DATA TO PROCESS: Begin
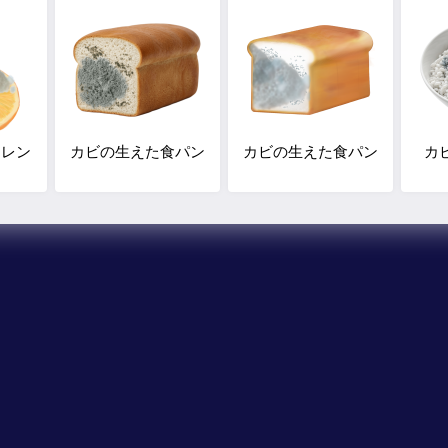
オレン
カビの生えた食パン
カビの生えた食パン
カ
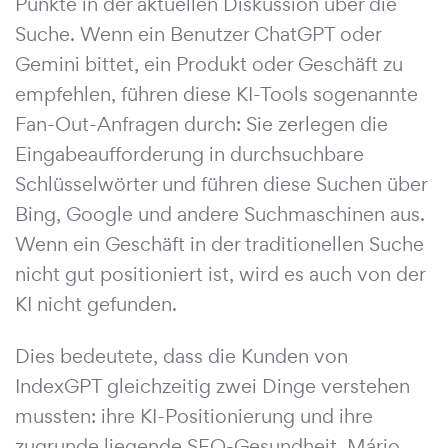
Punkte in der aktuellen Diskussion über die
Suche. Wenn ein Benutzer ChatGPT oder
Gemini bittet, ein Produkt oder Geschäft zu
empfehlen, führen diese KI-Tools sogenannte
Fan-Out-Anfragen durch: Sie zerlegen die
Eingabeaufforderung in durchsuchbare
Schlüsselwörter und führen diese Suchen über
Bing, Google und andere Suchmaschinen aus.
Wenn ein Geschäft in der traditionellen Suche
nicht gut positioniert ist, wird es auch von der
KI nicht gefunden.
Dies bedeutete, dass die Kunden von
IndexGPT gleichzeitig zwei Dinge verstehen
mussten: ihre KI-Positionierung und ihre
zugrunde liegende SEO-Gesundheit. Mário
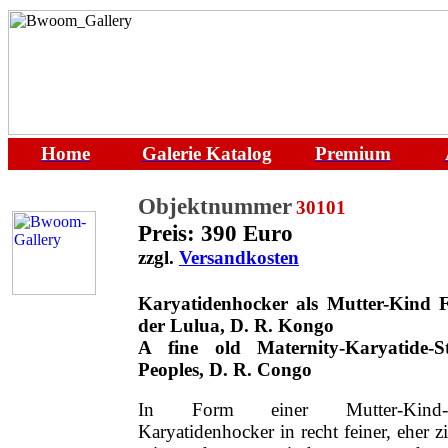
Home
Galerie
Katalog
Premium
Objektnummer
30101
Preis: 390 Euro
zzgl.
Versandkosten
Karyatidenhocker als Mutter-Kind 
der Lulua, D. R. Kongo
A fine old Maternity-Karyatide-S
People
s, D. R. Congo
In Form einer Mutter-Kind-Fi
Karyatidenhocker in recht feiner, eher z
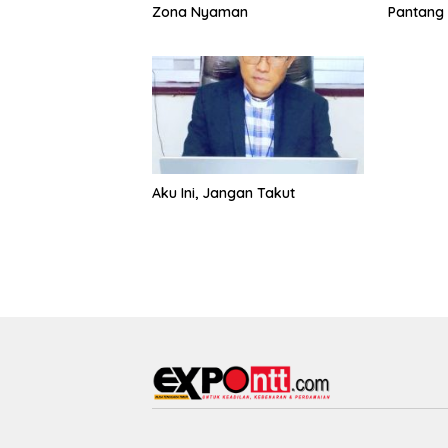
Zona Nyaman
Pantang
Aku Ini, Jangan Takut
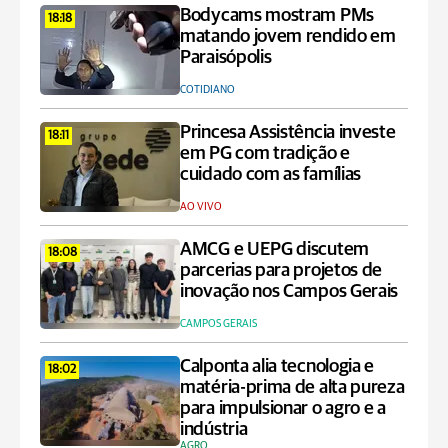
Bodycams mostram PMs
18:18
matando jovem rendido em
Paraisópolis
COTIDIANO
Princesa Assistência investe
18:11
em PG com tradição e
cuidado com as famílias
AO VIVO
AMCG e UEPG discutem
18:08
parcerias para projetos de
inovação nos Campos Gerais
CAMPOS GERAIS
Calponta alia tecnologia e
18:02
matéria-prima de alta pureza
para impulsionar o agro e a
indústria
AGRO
DATA TO PROCESS: End
* WHAT TO PRODUCE *
Where a line above contains the word "oder", show that line.

* OUTPUT *
Suche. Wenn ein Benutzer ChatGPT oder
Gemini bittet, ein Produkt oder Geschäft zu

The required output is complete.